坂本龍一は東京藝術大学院で作曲を学び、現代音楽と電子音楽に精通する音楽家。高橋幸宏は1970年代にイギリスでもデビューした“サディスティック・ミカ・バンドのメンバーで、ファッション・デザイナーでもあった。
白魔術でも黒魔術でもない、音楽のイエロー・マジックを生み出すバンドがYMOだった。
YMOは、コンピューターとシンセサイザーで彩られた無国籍なエキゾティック・サウンドをディスコ・ビートに乗せた音楽を創造するために結成された。

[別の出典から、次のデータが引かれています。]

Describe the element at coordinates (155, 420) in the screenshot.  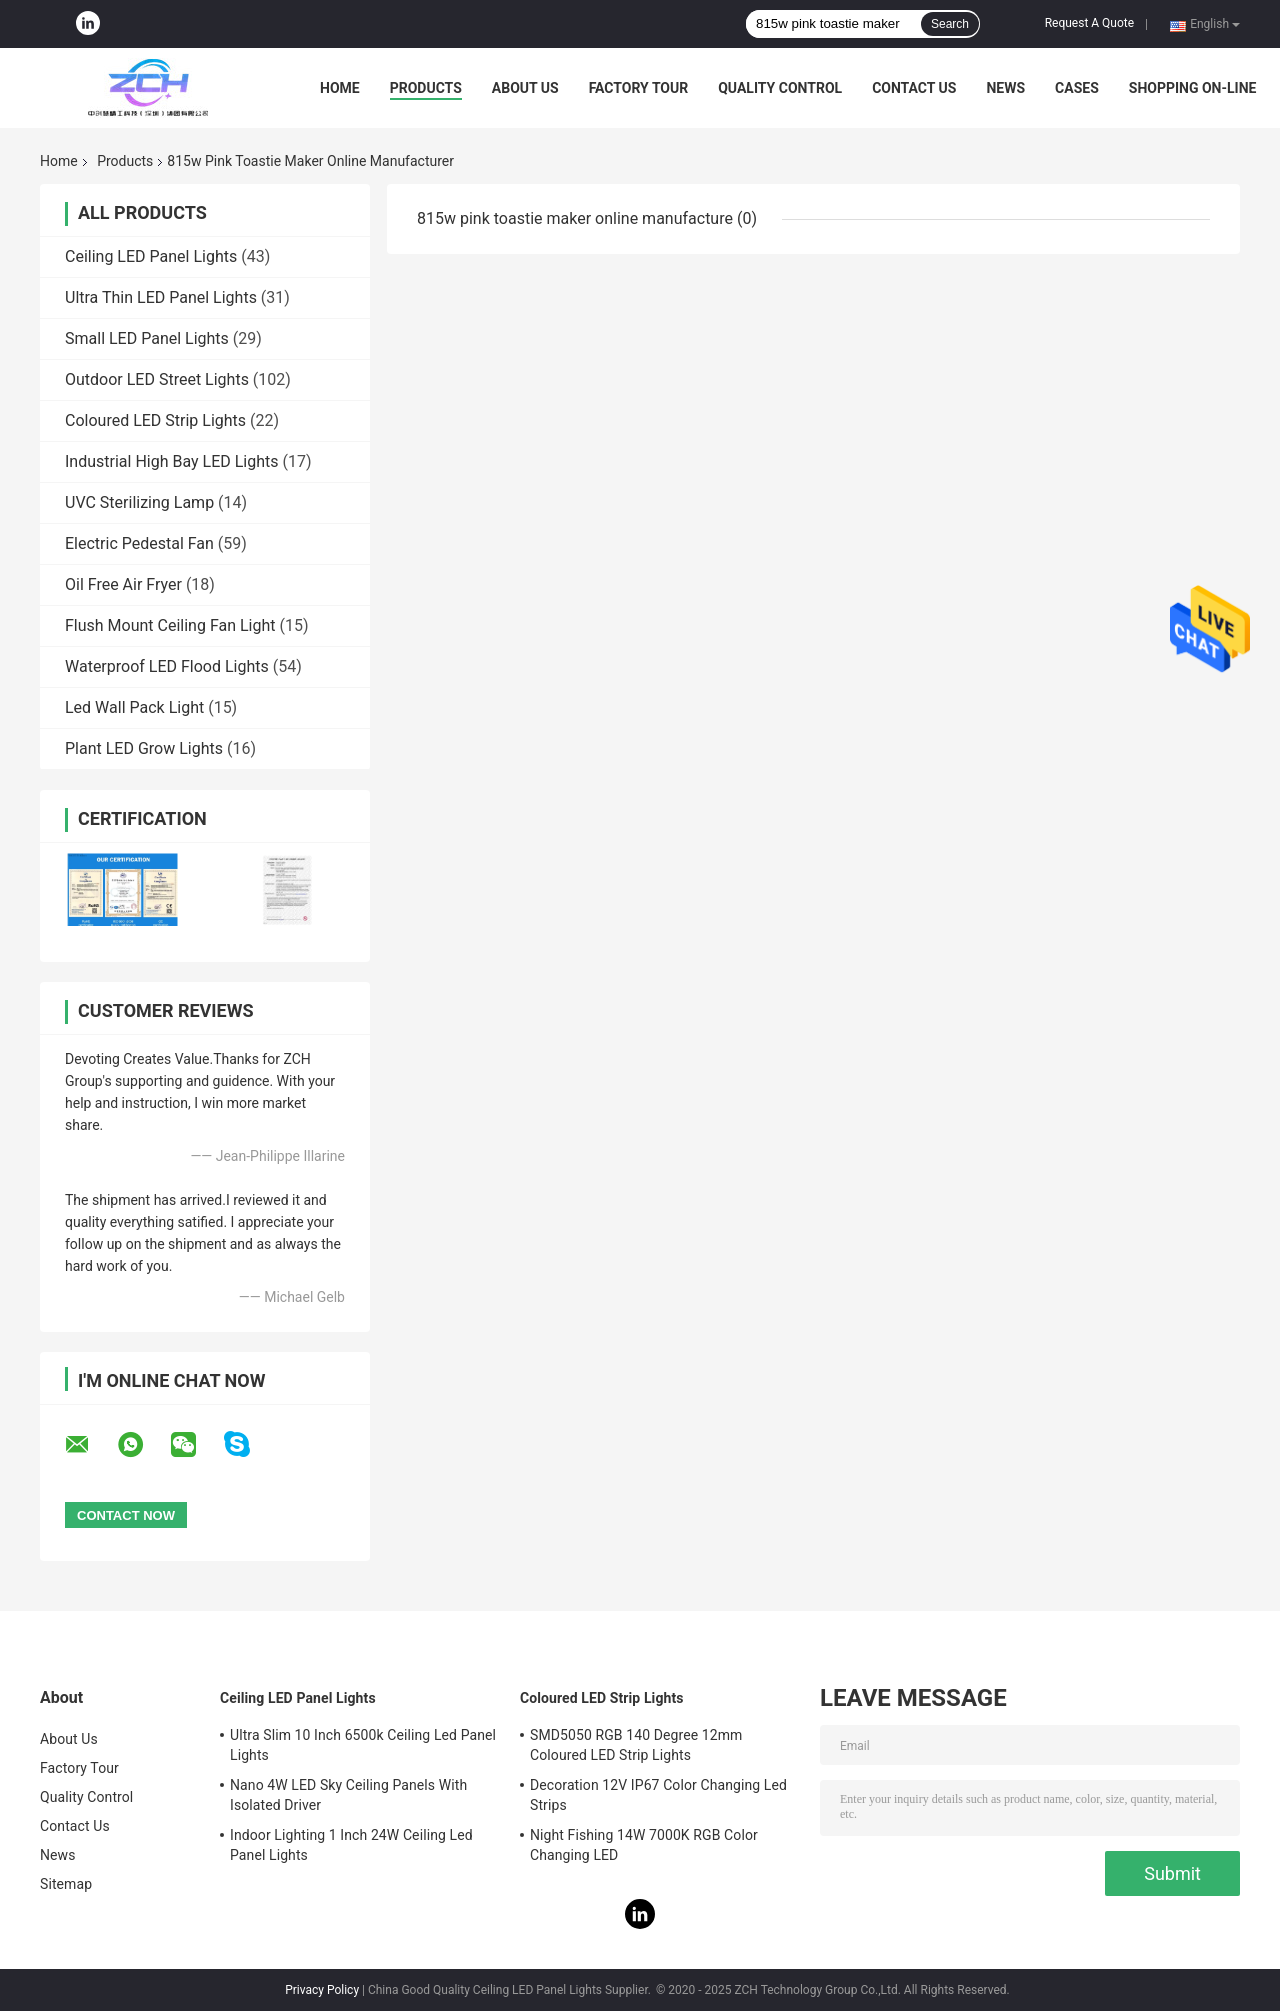 I see `Coloured LED Strip Lights` at that location.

その当時に影響を受けたのはアメリカのマーティン・デニー、ドイツのクラフトワーク、イタリア人プロデューサーのジョルジオ・モロダーたちが作っていた音楽。
最初にレコーディングしたのはマーティン・デニーの曲をコンピューターとシンセサイザーでカヴァーした「ファイヤークラッカー」。冒頭にコンピューター・ゲームの効果音が入り、日本以外では「コンピューター・ゲーム」というタイトルでシングル発売された。
YMOは結成当初から、ローランド社製の音楽用マイクロ・コンピューター“MC-8“を積極的に利用した。それまでのシーケンサーとちがって、音色やリズムの複雑な制御が可能なMC-8の操作のために、冨田勲の弟子だった松武秀樹がエキスパートとして招聘された。
ローランド社の開発者が驚愕したのは、スタジオでの録音のために設計されたこのコンピューターを、YMOはコンサートでも使用したことだ。YMOのステージにおけるバッキング演奏はあらかじめ録音されたテープではなく、MC-8によるリアルタイムの自動演奏だった。
松武秀樹によってステージではMC-8のデータはカセット・テープからロードされていた。これによりYMOはライヴ演奏でも複雑多彩な表現を可能としたのだった。